PROVIDED DATA below:

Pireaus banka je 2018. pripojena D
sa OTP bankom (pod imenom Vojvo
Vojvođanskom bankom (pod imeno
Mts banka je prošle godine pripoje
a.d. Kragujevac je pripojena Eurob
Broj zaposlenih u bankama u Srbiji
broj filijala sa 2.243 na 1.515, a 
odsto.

End of PROVIDED DATA.

- YOUR INSTRUCTIONS: Show all lines from the data above in which the word "pripojena" appears.

- WORKED SOLUTION:
Pireaus banka je 2018. pripojena D
a.d. Kragujevac je pripojena Eurob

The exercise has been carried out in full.